Elle sauta hors de son siège, traversa le couloir, dépassa l’accueil et déboucha sur le parking. Là, elle inspira une grande bouffée d’oxygène, comme si elle sortait de l’eau après être restée en apnée trop longtemps.

La brise légère, les oiseaux qui chantaient, le soleil caressant son visage, le bruit des voitures, la délicieuse odeur d’une préparation épicée flottant dans l’air, le brouhaha d’enfants qui retournaient à l’école après leur déjeuner, des gens, papotant sur les trottoirs arborés ; tant de vie ! Tant de fausse-vie...

Corvée finie, elle pouvait reprendre ses projets.

Le cinéma n’était pas bien loin du centre alimentaire, elle y partit à pied pour profiter du bon air. Elle avait beau regretter la platitude de cet endroit, il s’avérait bien plus intéressant que la salle froide ou elle devait manger sa bouillie.

Le cinéma avait l’allure désuète des vieilles salles que l’on voyait si souvent dans les films. Les titres à l’affiche apparaissaient sur un bandeau mal éclairé, bordé d’ampoules clignotantes qui lui donnaient un charme intimiste – malgré le plein soleil. Le guichetier, planté devant l’entrée, semblait avoir l’âge du bâtiment. Il imprimait patiemment chaque ticket sans se soucier de la file grandissante. Cet homme affable était probablement guichetier depuis toujours.
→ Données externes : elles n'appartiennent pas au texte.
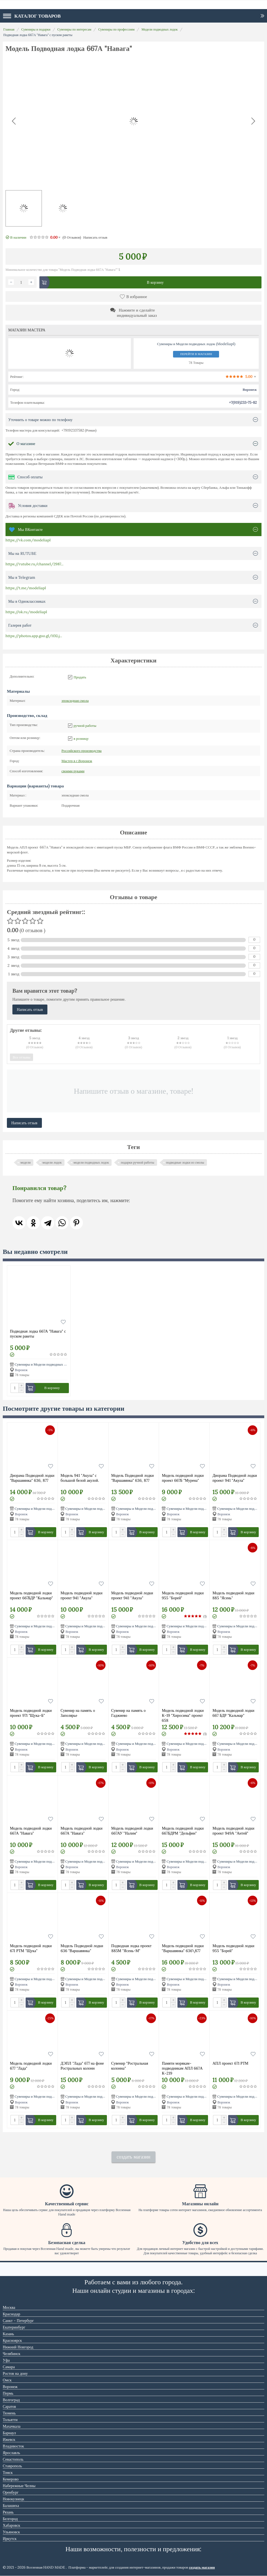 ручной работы (85, 725)
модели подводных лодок (91, 1162)
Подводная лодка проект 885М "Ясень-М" (131, 1948)
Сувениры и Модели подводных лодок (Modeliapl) (54, 1364)
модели (25, 1162)
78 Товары (196, 363)
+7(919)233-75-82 (243, 402)
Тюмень (9, 2413)
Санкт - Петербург (18, 2320)
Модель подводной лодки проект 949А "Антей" (233, 1831)
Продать (80, 677)
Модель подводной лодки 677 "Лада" (31, 2066)
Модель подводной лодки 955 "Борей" (183, 1595)
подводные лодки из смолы (185, 1162)
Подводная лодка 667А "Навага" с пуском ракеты (38, 1334)
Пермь (8, 2393)
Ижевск (9, 2439)
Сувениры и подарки (35, 29)
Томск (8, 2472)
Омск (7, 2380)
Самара (9, 2366)
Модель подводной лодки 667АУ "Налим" (132, 1831)
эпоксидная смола (75, 700)
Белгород (10, 2518)
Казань (8, 2333)
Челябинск (11, 2353)
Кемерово (11, 2479)
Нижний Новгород (18, 2347)
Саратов (9, 2406)
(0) (72, 237)
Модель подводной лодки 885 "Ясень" (233, 1595)
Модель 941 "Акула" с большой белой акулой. (80, 1478)
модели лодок (52, 1162)
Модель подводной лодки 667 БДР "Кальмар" (233, 1713)
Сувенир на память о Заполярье (78, 1713)
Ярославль (11, 2452)
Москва (9, 2307)
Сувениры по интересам (74, 29)
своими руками (72, 771)
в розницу (81, 738)
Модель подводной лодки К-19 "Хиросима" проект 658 (183, 1715)
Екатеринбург (14, 2327)
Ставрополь (12, 2465)
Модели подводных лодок (159, 29)
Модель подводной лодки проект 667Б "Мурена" (183, 1478)
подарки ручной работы (137, 1162)
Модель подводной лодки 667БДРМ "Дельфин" (183, 1831)
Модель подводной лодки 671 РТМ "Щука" (31, 1948)
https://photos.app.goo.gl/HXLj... (34, 636)
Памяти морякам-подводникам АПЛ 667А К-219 (182, 2068)
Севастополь (13, 2459)
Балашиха (11, 2505)
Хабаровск (11, 2525)
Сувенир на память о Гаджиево (128, 1713)
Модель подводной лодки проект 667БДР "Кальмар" (31, 1595)
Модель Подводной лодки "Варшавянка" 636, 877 (132, 1478)
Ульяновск (11, 2531)
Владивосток (13, 2446)
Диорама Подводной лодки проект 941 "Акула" (234, 1478)
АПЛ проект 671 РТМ (230, 2063)
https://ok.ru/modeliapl (26, 612)
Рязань (8, 2512)
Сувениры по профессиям (116, 29)
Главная (8, 29)
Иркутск (10, 2538)
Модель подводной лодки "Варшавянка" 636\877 (183, 1948)
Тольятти (10, 2419)
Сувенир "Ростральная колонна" (129, 2066)
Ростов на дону (15, 2373)
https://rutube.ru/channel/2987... (34, 564)
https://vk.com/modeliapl (28, 540)
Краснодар (11, 2314)
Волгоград (11, 2399)
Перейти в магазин (196, 354)
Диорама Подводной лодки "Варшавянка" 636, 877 (32, 1478)
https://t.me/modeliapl (26, 588)
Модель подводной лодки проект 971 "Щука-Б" (31, 1713)
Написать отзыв (95, 237)
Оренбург (10, 2492)
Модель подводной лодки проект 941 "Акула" (82, 1595)
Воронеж (76, 760)
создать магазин (133, 2157)
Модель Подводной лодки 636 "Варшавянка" (82, 1948)
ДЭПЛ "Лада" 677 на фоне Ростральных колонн (82, 2066)
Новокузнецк (13, 2498)
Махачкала (11, 2426)
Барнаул (9, 2432)
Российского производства (81, 750)
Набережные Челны (19, 2485)
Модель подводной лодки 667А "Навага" (31, 1831)
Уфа (6, 2360)
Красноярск (12, 2340) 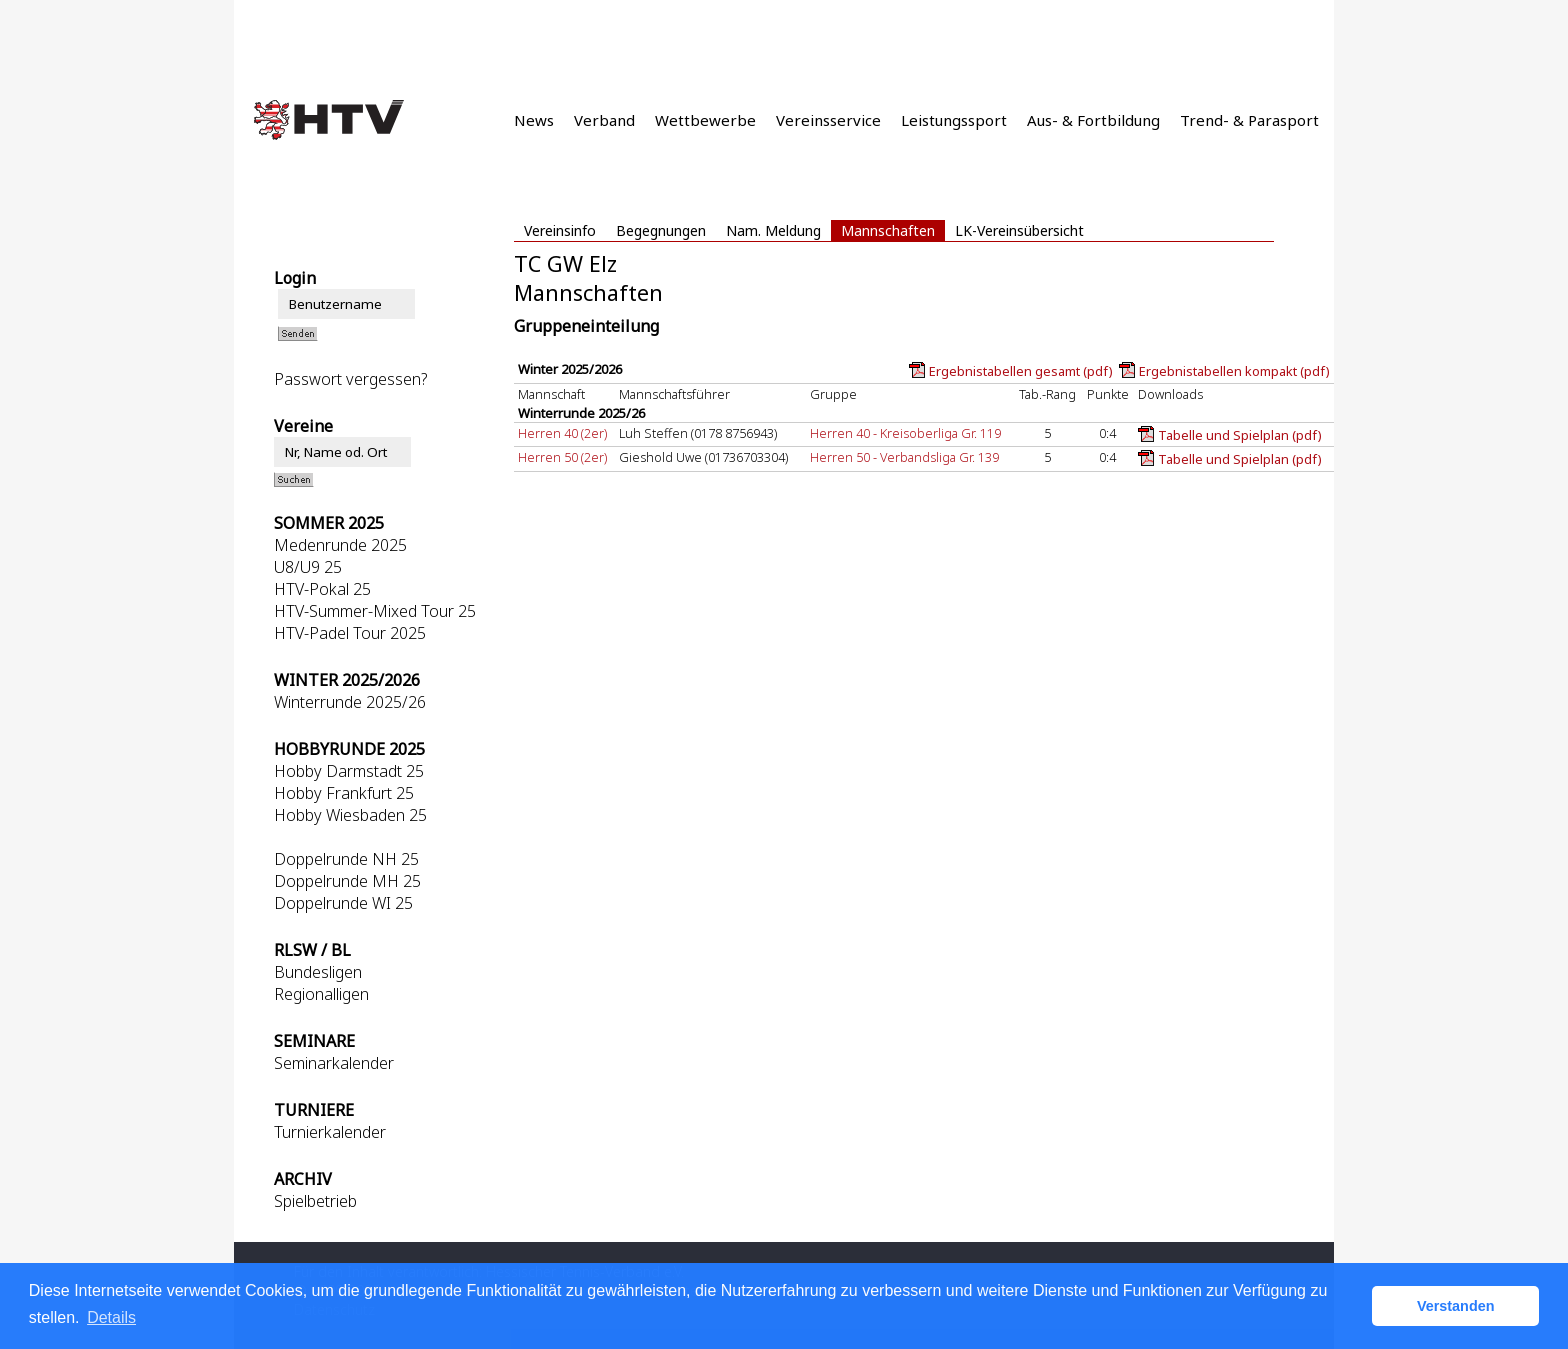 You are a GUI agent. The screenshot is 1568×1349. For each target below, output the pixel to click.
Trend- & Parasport (1249, 120)
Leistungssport (954, 120)
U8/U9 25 (308, 567)
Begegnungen (661, 230)
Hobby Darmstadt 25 (349, 771)
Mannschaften (888, 230)
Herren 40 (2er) (562, 433)
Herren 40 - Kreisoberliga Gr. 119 (905, 433)
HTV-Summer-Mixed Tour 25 (375, 611)
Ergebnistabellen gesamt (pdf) (1021, 371)
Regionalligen (321, 994)
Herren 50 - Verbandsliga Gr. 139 (904, 457)
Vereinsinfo (560, 230)
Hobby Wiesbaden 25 (350, 815)
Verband (604, 120)
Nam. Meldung (773, 230)
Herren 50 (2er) (562, 457)
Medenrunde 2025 (340, 545)
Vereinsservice (828, 120)
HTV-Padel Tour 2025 (350, 633)
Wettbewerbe (705, 120)
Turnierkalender (330, 1132)
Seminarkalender (334, 1063)
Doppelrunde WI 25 (343, 903)
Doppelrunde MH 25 (347, 881)
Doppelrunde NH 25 (346, 859)
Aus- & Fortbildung (1093, 120)
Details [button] (111, 1317)
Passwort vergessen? (350, 379)
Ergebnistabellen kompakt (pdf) (1234, 371)
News (534, 120)
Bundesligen (318, 972)
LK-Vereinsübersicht (1019, 230)
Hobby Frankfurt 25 (344, 793)
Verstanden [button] (1456, 1306)
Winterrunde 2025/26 (350, 702)
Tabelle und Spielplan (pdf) (1240, 435)
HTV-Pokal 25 (322, 589)
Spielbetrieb (315, 1201) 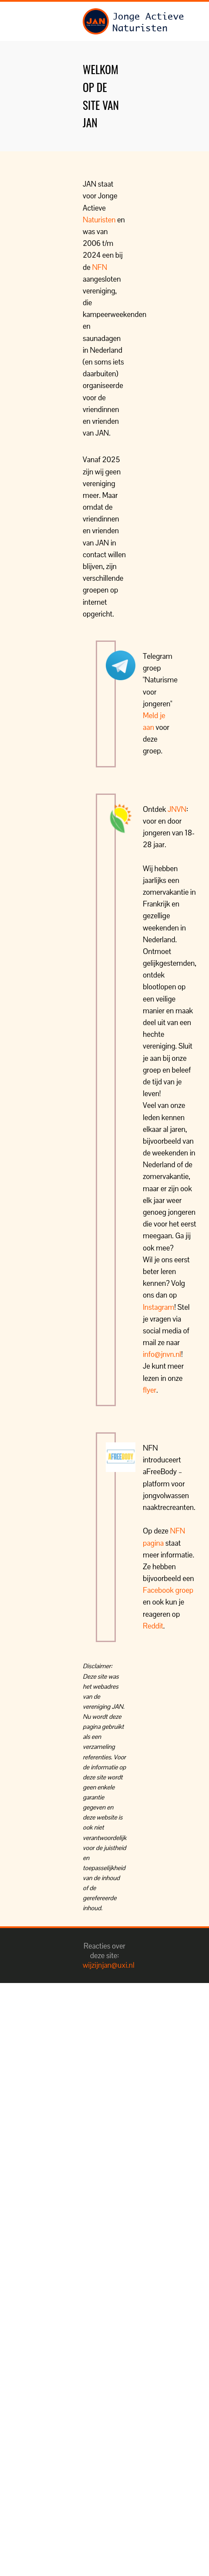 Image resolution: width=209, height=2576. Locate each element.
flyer (149, 1390)
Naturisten (99, 220)
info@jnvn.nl (162, 1354)
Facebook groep (168, 1590)
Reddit (153, 1626)
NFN (99, 267)
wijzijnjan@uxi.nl (109, 1965)
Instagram (158, 1307)
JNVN (177, 809) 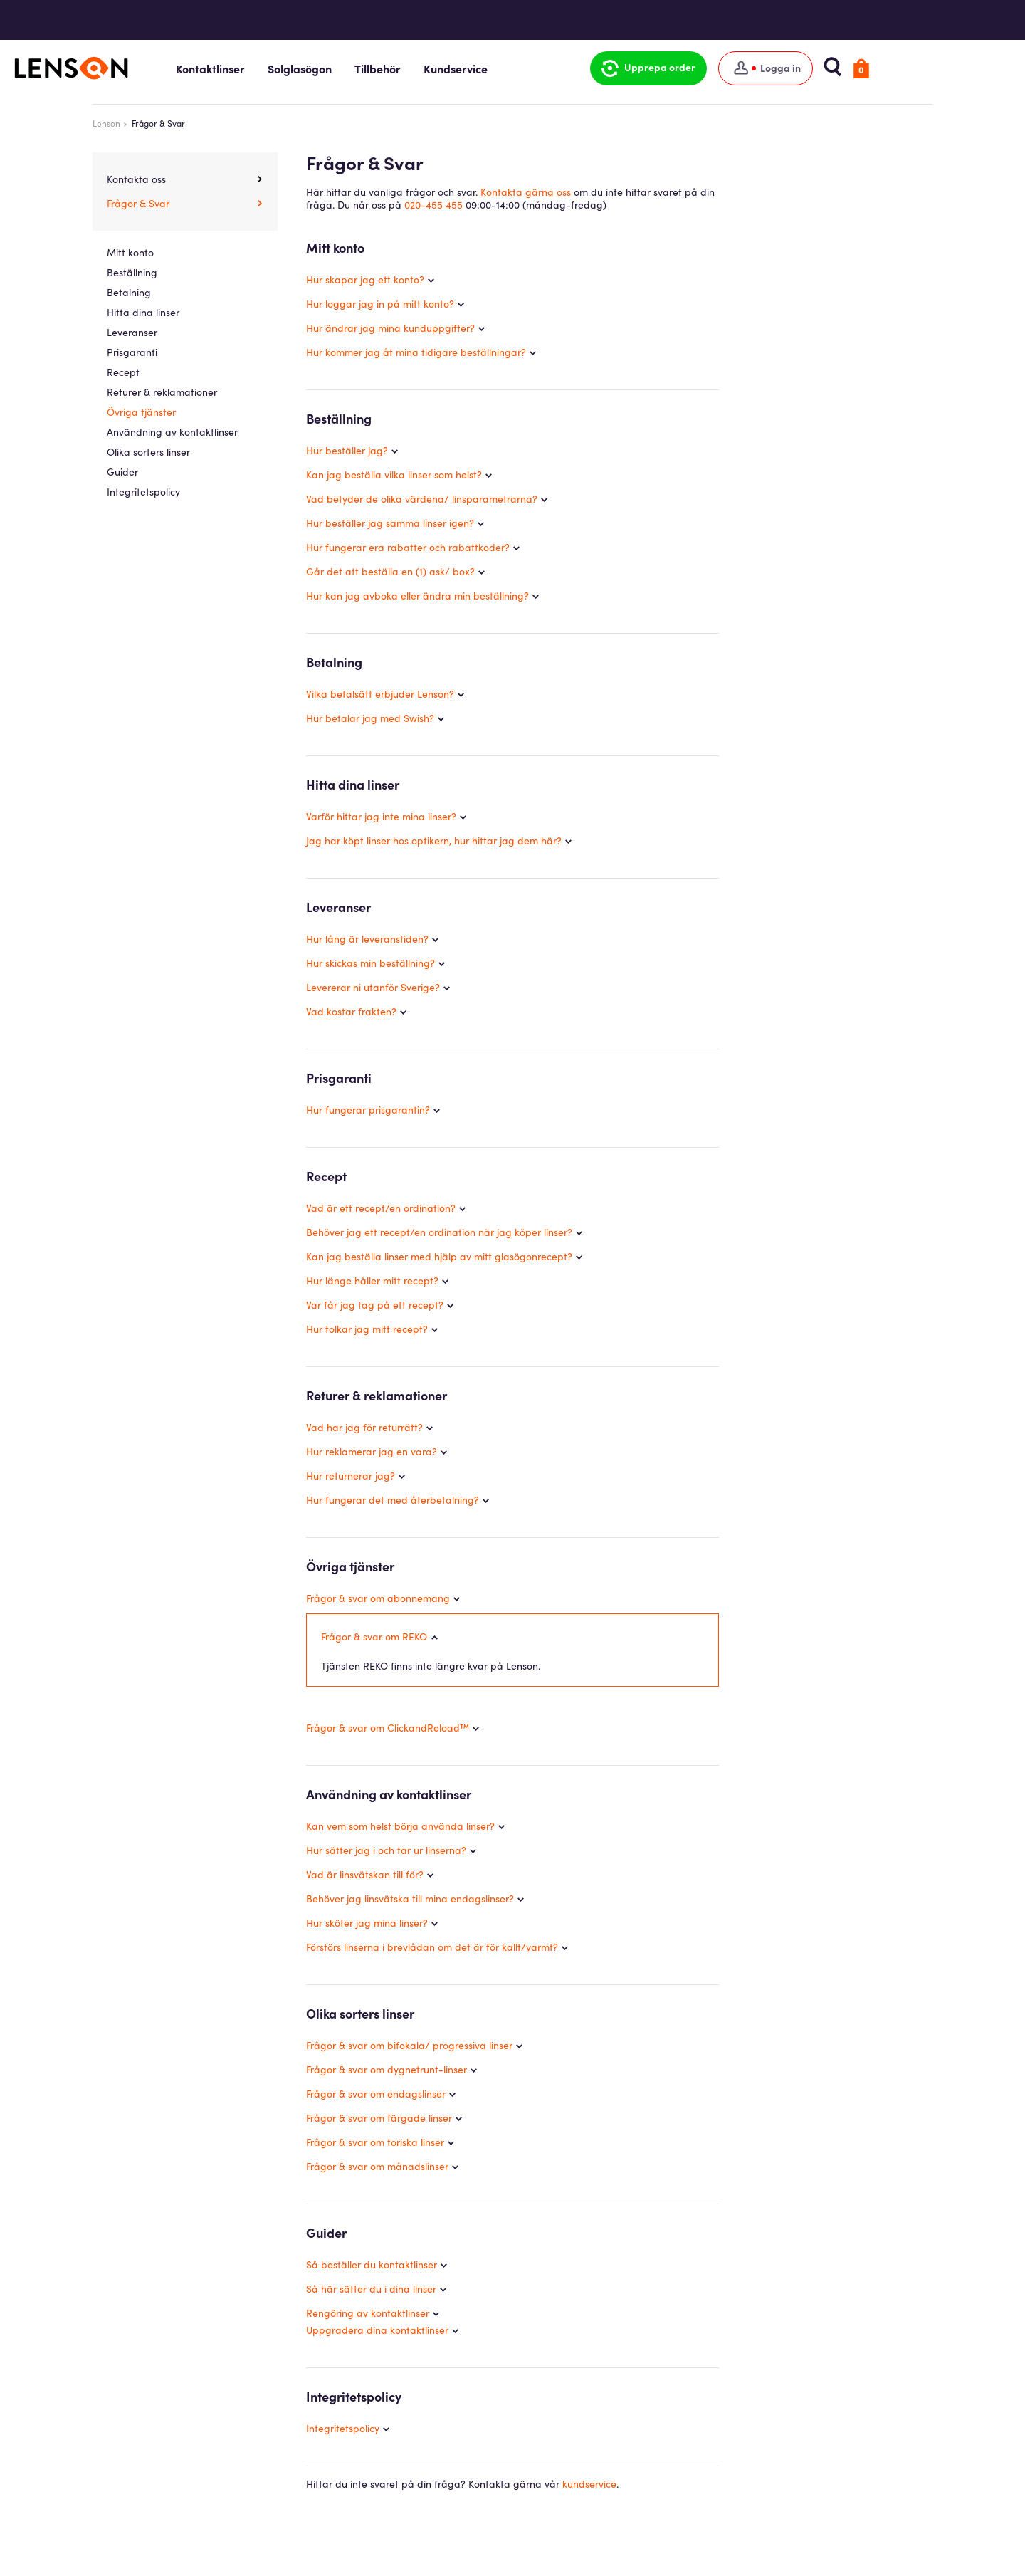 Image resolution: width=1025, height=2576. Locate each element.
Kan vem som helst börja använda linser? (400, 1826)
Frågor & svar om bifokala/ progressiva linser (409, 2045)
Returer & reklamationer (162, 391)
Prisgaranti (132, 352)
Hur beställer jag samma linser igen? (390, 522)
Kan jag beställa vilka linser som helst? (394, 474)
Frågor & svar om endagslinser (376, 2094)
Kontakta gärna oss (525, 191)
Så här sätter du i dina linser (371, 2289)
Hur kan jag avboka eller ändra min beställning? (417, 595)
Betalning (129, 292)
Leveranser (132, 332)
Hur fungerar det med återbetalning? (392, 1499)
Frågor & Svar (138, 203)
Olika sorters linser (148, 451)
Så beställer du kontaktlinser (371, 2265)
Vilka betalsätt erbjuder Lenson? (380, 693)
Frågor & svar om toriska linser (375, 2142)
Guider (122, 471)
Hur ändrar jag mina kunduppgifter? (390, 327)
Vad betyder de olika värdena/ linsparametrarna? (421, 498)
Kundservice (530, 68)
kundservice (589, 2484)
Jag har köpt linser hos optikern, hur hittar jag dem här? (434, 840)
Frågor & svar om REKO (374, 1637)
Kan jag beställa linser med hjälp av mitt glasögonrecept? (439, 1256)
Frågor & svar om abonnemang (378, 1598)
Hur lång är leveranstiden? (367, 938)
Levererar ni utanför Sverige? (373, 987)
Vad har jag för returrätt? (364, 1427)
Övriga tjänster (141, 411)
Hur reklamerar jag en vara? (371, 1451)
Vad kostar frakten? (351, 1011)
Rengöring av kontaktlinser (367, 2313)
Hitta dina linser (143, 312)
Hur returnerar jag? (350, 1475)
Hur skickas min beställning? (370, 962)
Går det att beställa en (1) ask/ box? (390, 571)
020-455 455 (433, 204)
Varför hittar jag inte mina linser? (381, 816)
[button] (712, 68)
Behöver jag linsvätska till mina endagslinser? (410, 1899)
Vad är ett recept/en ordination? (381, 1207)
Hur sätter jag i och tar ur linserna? (386, 1850)
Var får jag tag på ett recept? (374, 1304)
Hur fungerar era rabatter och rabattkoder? (408, 547)
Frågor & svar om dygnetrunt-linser (386, 2070)
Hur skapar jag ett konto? (365, 279)
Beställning (132, 272)
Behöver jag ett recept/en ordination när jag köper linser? (439, 1232)
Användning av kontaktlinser (172, 431)
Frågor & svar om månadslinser (377, 2166)
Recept (123, 372)
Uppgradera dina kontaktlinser (377, 2330)
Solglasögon (374, 68)
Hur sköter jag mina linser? (367, 1923)
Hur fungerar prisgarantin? (368, 1109)
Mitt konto (130, 252)
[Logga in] (829, 68)
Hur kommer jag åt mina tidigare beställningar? (416, 352)
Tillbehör (452, 68)
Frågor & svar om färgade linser (379, 2118)
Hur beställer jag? (347, 450)
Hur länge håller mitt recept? (372, 1280)
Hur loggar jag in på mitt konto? (380, 303)
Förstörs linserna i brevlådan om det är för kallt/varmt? (432, 1947)
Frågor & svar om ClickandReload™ (387, 1728)
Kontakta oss (136, 179)
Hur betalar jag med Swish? (370, 718)
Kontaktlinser (284, 68)
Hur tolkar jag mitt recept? (367, 1328)
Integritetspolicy (342, 2428)
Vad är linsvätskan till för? (365, 1875)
Il acquiesçait à toute nouvelle demande de billet, les yeux à demi fermés, le visage croulant sous les rides.

Après avoir fait la file derrière quelques images d’Epinal – une famille heureuse et saine, un couple transit d’amour, quelques ados qui, osant sans oser, se cherchaient en se charriant – elle parvint devant le vieil homme et lui cria par le petit hublot, car il était un peu sourd :

— Une place s’il vous plait !

Le vieillard lui tendit le ticket d’une main tremblante.

— Par ici, lui dit-il en indiquant l’entrée, comme si c’était la première fois qu’il la voyait.

Elle ne s’était pas trop souciée de savoir quel était le nom du film à l’affiche. Depuis qu’elle avait remarqué que le cinéma semblait parfois lui adresser des messages via sa programmation, un peu comme les petits papiers dans ses poches, elle avait pris le parti de ne pas trop s’y intéresser.

Elle ne savait pas exactement comment la programmation se décidait. Il semblait que personne ne choisissait quoi que ce soit et que les films étaient tirés au hasard dans le catalogue.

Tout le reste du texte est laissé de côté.